Der von Wolfgang Schweizer gestaltete Stift hat ein ungewöhnliches Design4. Der Griff ist rund und der obere Teil des Schafts achtflächig; zudem fällt die besondere Form des Clips auf. Das Design wurde mehrmals kopiert, u. a. vom polnischen Hersteller Zenith in den 1970er Jahren (dort hieß er Zenith 7, weil es das siebte Produkt war). Inzwischen gibt es von Monami (Korea) und Astra Polska (Polen) lizenzierte Varianten, die ebenfalls unter dem Namen Zenith angeboten werden5. Aber das wäre ein Thema für einen eigenen Beitrag. – Der Epoca P ist in etlichen Farben und für 6 bis 9 Euro erhältlich; ich habe mich für Gelb entschieden.

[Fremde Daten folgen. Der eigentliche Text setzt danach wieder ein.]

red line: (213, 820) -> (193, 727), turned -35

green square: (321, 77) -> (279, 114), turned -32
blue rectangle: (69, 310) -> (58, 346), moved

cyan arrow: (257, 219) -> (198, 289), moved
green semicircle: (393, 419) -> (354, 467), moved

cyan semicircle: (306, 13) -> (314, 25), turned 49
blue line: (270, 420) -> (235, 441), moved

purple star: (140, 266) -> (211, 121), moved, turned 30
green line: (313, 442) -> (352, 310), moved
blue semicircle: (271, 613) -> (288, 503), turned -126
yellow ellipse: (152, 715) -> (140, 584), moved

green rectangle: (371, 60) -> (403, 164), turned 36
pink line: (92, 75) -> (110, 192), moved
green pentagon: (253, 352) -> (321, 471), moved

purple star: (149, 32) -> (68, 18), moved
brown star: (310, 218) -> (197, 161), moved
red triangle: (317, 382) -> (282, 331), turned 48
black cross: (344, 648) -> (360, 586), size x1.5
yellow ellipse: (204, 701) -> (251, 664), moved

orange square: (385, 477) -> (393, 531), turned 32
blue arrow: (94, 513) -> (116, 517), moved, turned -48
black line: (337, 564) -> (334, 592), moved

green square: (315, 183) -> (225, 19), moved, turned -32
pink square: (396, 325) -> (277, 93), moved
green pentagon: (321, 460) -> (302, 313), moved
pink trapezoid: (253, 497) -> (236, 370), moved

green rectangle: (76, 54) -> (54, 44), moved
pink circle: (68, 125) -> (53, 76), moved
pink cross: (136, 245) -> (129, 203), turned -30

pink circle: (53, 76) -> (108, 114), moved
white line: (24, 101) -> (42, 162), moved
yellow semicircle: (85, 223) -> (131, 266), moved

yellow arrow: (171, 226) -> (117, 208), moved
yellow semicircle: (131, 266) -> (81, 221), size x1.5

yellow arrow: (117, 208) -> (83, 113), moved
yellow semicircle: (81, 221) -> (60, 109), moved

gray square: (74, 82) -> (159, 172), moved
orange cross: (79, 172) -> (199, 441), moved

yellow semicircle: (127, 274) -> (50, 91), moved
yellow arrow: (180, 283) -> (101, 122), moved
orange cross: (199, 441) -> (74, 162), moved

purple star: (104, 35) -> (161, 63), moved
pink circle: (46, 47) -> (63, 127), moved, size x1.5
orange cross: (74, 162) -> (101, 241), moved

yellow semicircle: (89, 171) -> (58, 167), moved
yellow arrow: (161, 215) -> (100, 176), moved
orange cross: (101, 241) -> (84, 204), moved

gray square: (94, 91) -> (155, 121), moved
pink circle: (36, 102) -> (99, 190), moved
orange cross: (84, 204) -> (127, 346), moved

Der Schaft des in Schweden gefertigten Schreibgeräts ist aus Cellidor6, einem Kunststoff, der etwa zur Hälfte aus Cellulose besteht, und die Verarbeitungsqualität ist sehr hoch. Es finden sich weder Pressgrate7 noch unschöne Übergänge der Teile, und die Mechanik (auf die es eine lebenslange Garantie gibt) arbeitet perfekt und mit angenehmer Haptik. Als einzigen Wermutstropfen empfinde ich jedoch das leichte radiale Spiel der Mine in der Spitze. – Ein weiteres attraktives Detail ist der konische Ring mit der Kennzeichnung „○ BALLOGRAF epoca ○ SWEDEN“.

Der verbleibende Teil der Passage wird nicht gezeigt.